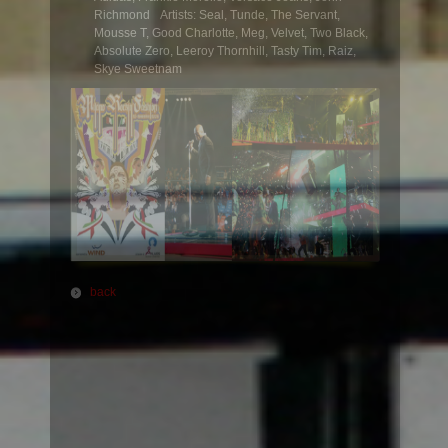
Richmond Artists: Seal, Tunde, The Servant,
Mousse T, Good Charlotte, Meg, Velvet, Two Black,
Absolute Zero, Leeroy Thornhill, Tasty Tim, Raiz,
Skye Sweetnam
back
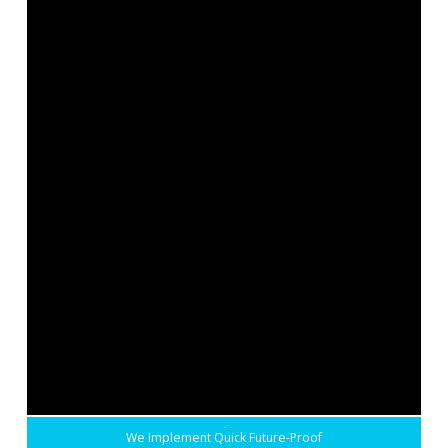
We Implement Quick Future-Proof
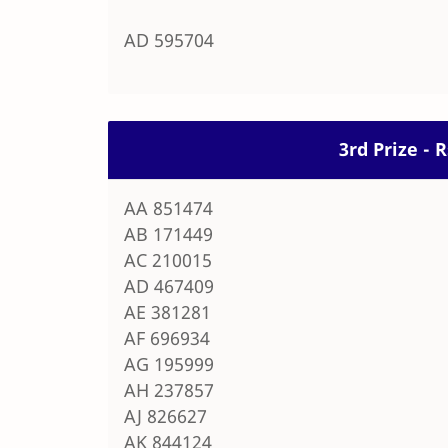
AD 595704
3rd Prize - 
AA 851474
AB 171449
AC 210015
AD 467409
AE 381281
AF 696934
AG 195999
AH 237857
AJ 826627
AK 844124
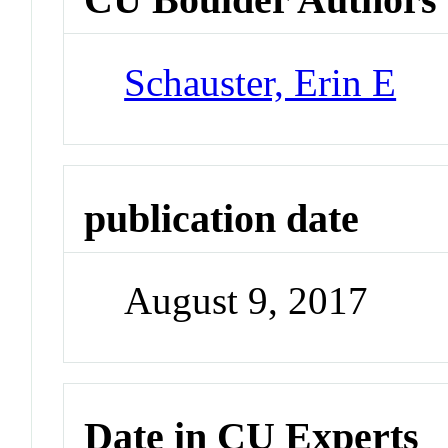
Schauster, Erin E
publication date
August 9, 2017
Date in CU Experts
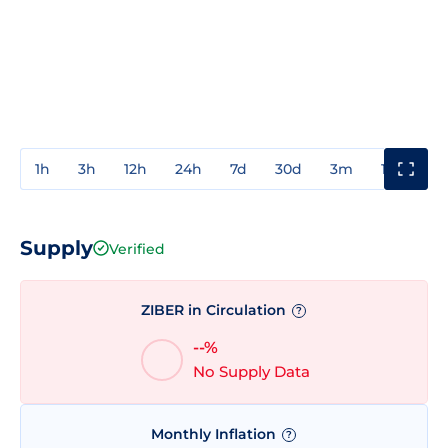
1h
3h
12h
24h
7d
30d
3m
1y
3y
Supply
Verified
ZIBER in Circulation
?
--%
No Supply Data
Monthly Inflation
?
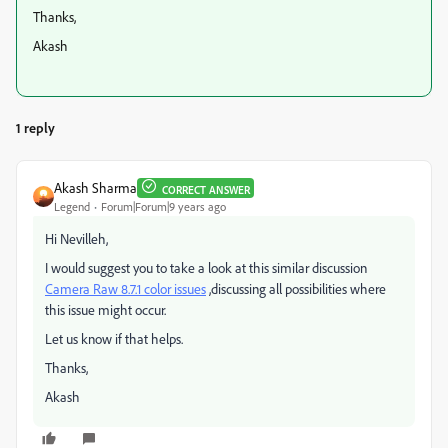
Thanks,
Akash
1 reply
Akash Sharma
CORRECT ANSWER
Legend
Forum|Forum|9 years ago
Hi Nevilleh,
I would suggest you to take a look at this similar discussion
Camera Raw 8.7.1 color issues
,discussing all possibilities where
this issue might occur.
Let us know if that helps.
Thanks,
Akash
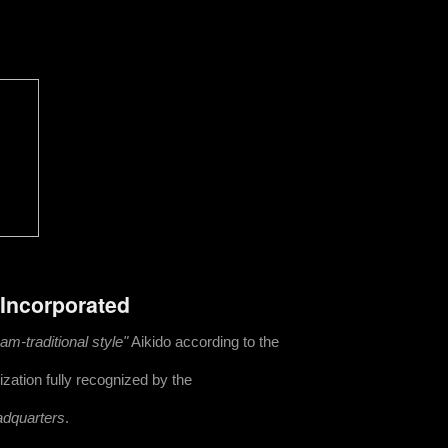
 Incorporated
m-traditional style"
Aikido according to the
zation fully recognized by the
adquarters
.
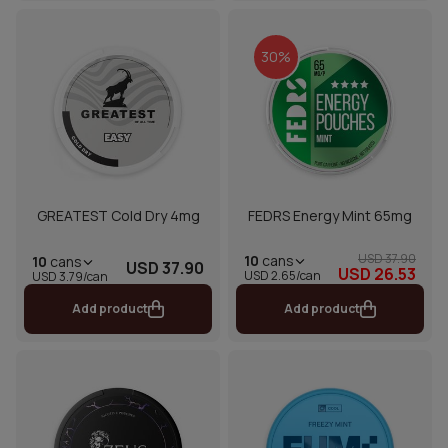
30%
GREATEST Cold Dry 4mg
FEDRS Energy Mint 65mg
USD 37.90
10
cans
10
cans
USD 37.90
USD 26.53
USD 2.65/can
USD 3.79/can
Add product
Add product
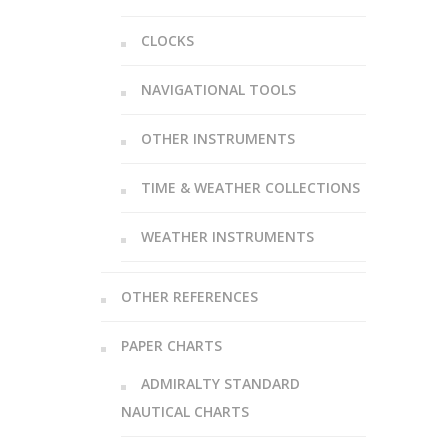
CLOCKS
NAVIGATIONAL TOOLS
OTHER INSTRUMENTS
TIME & WEATHER COLLECTIONS
WEATHER INSTRUMENTS
OTHER REFERENCES
PAPER CHARTS
ADMIRALTY STANDARD
NAUTICAL CHARTS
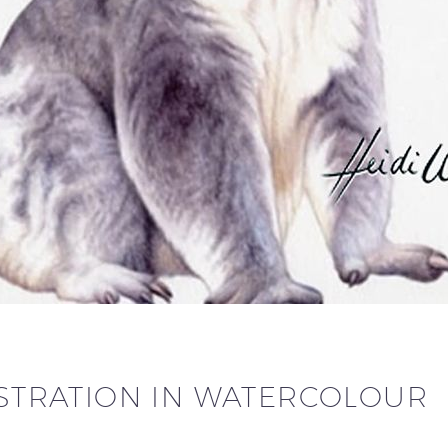
LUSTRATION IN WATERCOLOUR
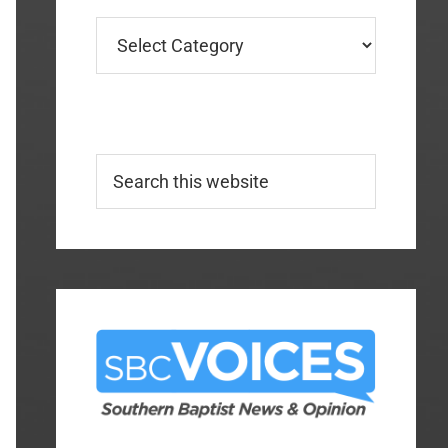
Categories
Search
this
website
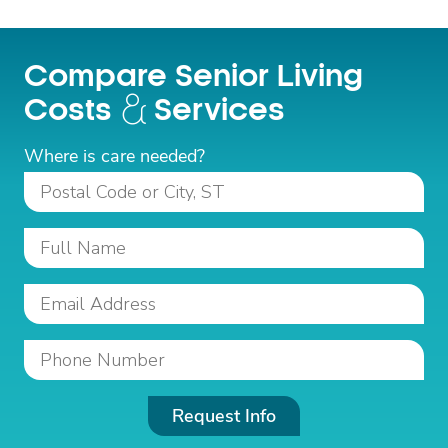
Compare Senior Living
Costs
Services
Where is care needed?
Request Info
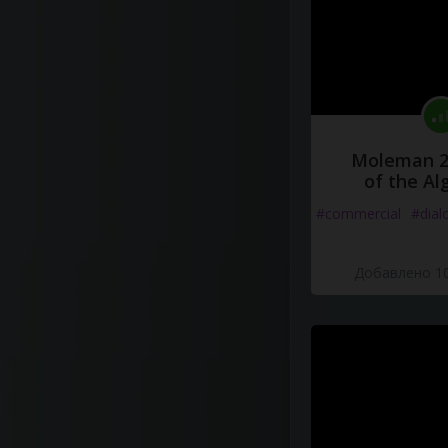
Moleman 2 
of the Al
#commercial
#dial
Добавлено 10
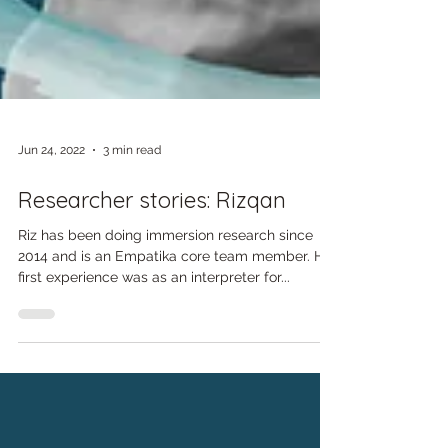
Jun 24, 2022
3 min read
Researcher stories: Rizqan
Riz has been doing immersion research since
2014 and is an Empatika core team member. His
first experience was as an interpreter for...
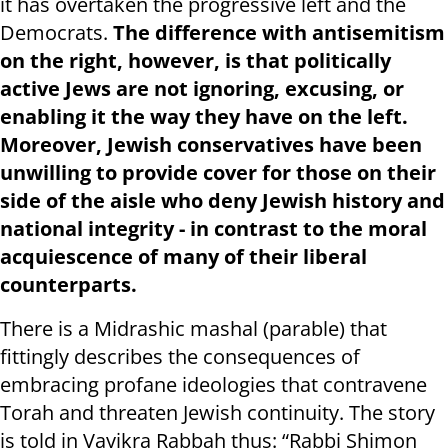
it has overtaken the progressive left and the
Democrats.
The difference with antisemitism
on the right, however, is that politically
active Jews are not ignoring, excusing, or
enabling it the way they have on the left.
Moreover, Jewish conservatives have been
unwilling to provide cover for those on their
side of the aisle who deny Jewish history and
national integrity - in contrast to the moral
acquiescence of many of their liberal
counterparts.
There is a Midrashic mashal (parable) that
fittingly describes the consequences of
embracing profane ideologies that contravene
Torah and threaten Jewish continuity. The story
is told in Vayikra Rabbah thus: “Rabbi Shimon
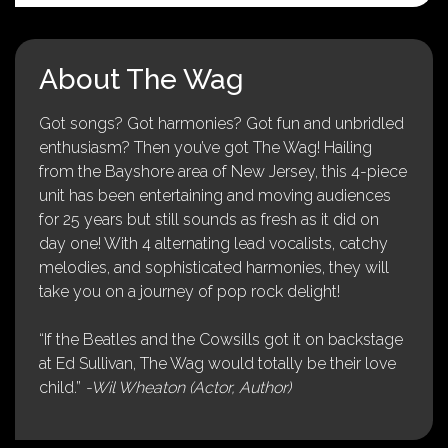
About The Wag
Got songs? Got harmonies? Got fun and unbridled
enthusiasm? Then you’ve got The Wag! Hailing
from the Bayshore area of New Jersey, this 4-piece
unit has been entertaining and moving audiences
for 25 years but still sounds as fresh as it did on
day one! With 4 alternating lead vocalists, catchy
melodies, and sophisticated harmonies, they will
take you on a journey of pop rock delight!
“If the Beatles and the Cowsills got it on backstage
at Ed Sullivan, The Wag would totally be their love
child.”
-Wil Wheaton (Actor, Author)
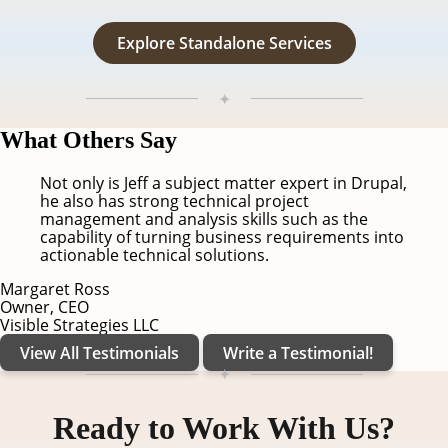
Explore Standalone Services
✦
Testimonials
What Others Say
Not only is Jeff a subject matter expert in Drupal,
he also has strong technical project
management and analysis skills such as the
capability of turning business requirements into
actionable technical solutions.
Margaret Ross
Owner, CEO
Visible Strategies LLC
View All Testimonials
Write a Testimonial!
✦
Contact
Ready to Work With Us?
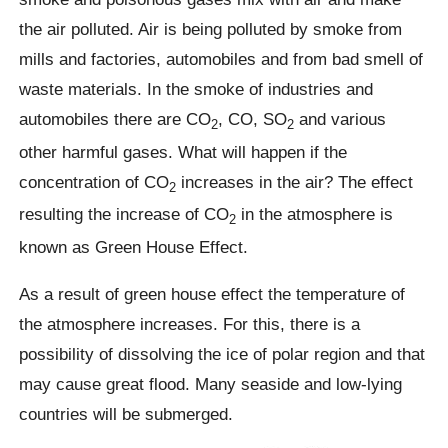
the air polluted. Air is being polluted by smoke from
mills and factories, automobiles and from bad smell of
waste materials. In the smoke of industries and
automobiles there are CO
, CO, SO
and various
2
2
other harmful gases. What will happen if the
concentration of CO
increases in the air? The effect
2
resulting the increase of CO
in the atmosphere is
2
known as Green House Effect.
As a result of green house effect the temperature of
the atmosphere increases. For this, there is a
possibility of dissolving the ice of polar region and that
may cause great flood. Many seaside and low-lying
countries will be submerged.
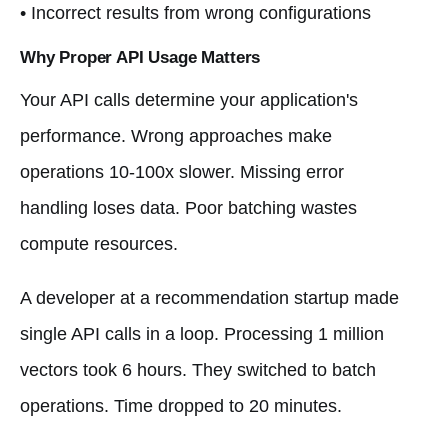
• Incorrect results from wrong configurations
Why Proper API Usage Matters
Your API calls determine your application's
performance. Wrong approaches make
operations 10-100x slower. Missing error
handling loses data. Poor batching wastes
compute resources.
A developer at a recommendation startup made
single API calls in a loop. Processing 1 million
vectors took 6 hours. They switched to batch
operations. Time dropped to 20 minutes.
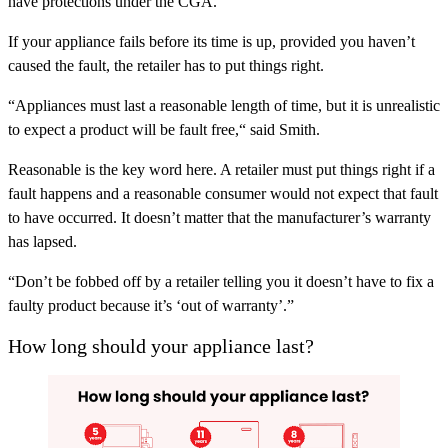
have protections under the CGA.
If your appliance fails before its time is up, provided you haven’t
caused the fault, the retailer has to put things right.
“Appliances must last a reasonable length of time, but it is unrealistic
to expect a product will be fault free,“ said Smith.
Reasonable is the key word here. A retailer must put things right if a
fault happens and a reasonable consumer would not expect that fault
to have occurred. It doesn’t matter that the manufacturer’s warranty
has lapsed.
“Don’t be fobbed off by a retailer telling you it doesn’t have to fix a
faulty product because it’s ‘out of warranty’.”
How long should your appliance last?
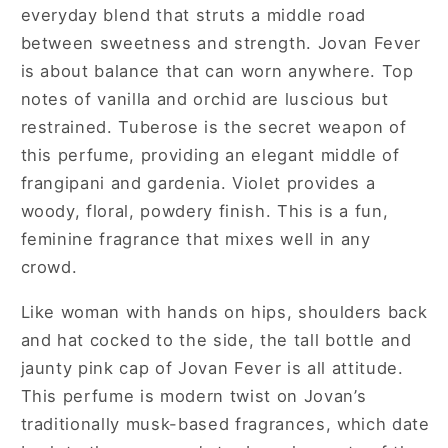
everyday blend that struts a middle road
between sweetness and strength. Jovan Fever
is about balance that can worn anywhere. Top
notes of vanilla and orchid are luscious but
restrained. Tuberose is the secret weapon of
this perfume, providing an elegant middle of
frangipani and gardenia. Violet provides a
woody, floral, powdery finish. This is a fun,
feminine fragrance that mixes well in any
crowd.
Like woman with hands on hips, shoulders back
and hat cocked to the side, the tall bottle and
jaunty pink cap of Jovan Fever is all attitude.
This perfume is modern twist on Jovan’s
traditionally musk-based fragrances, which date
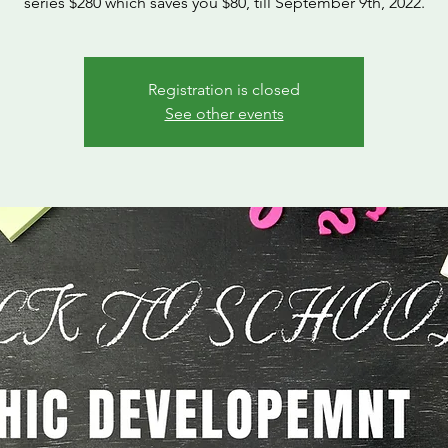
series $280 which saves you $80, till September 9th, 2022.
Registration is closed
See other events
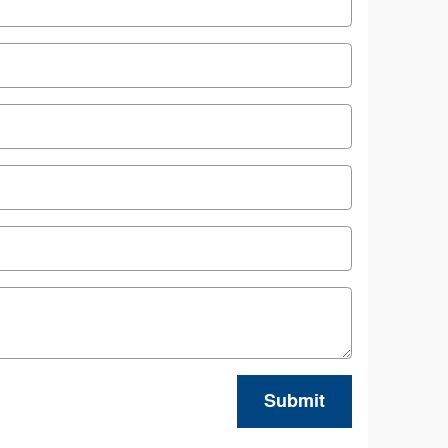
Submit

——————————

Take every line in the preceding listing that contains "doesn" and copy it.

to have occurred. It doesn’t matter that the manufacturer’s warranty
“Don’t be fobbed off by a retailer telling you it doesn’t have to fix a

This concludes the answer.